*What to do*: Exact copy, no pictures: set down the lines from the one holding "Canvis recents" through the final line of the records below.

*Records*:
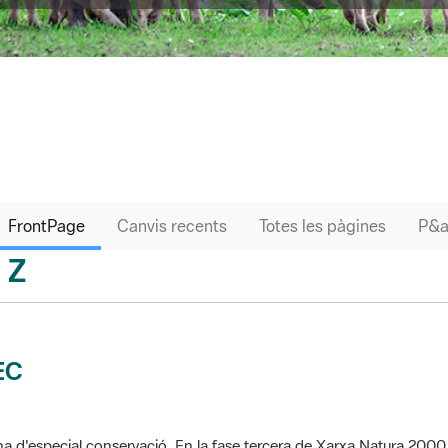
FrontPage
Canvis recents
Totes les pàgines
Z
sari
EC
a d'especial conservació. En la fase tercera de Xarxa Natura 2000 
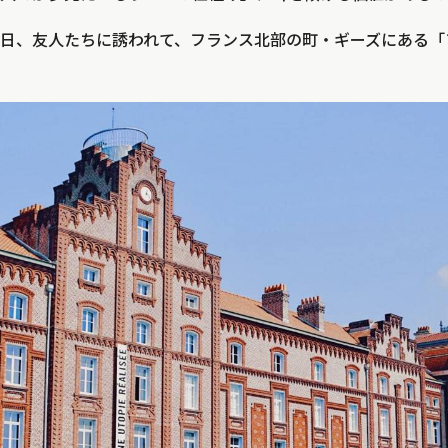
日、友人たちに誘われて、フランス北部の町・ギーズにある「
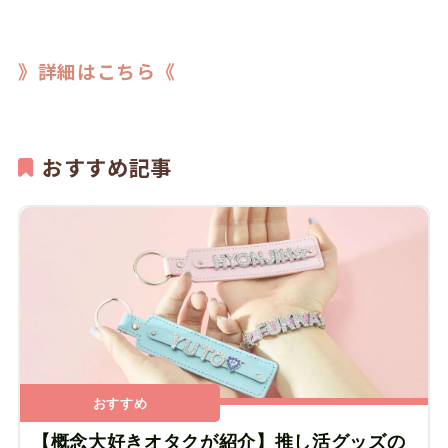
》詳細はこちら《
おすすめ記事
おすすめ
【概念大好きオタクが紹介】推し活グッズの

*Output*:
Canvis recents
Totes les pàgines
Z
sari
EC
a d'especial conservació. En la fase tercera de Xarxa Natura 2000 
日、友人たちに誘われて、フランス北部の町・ギーズにある「
》詳細はこちら《
おすすめ記事
おすすめ
【概念大好きオタクが紹介】推し活グッズの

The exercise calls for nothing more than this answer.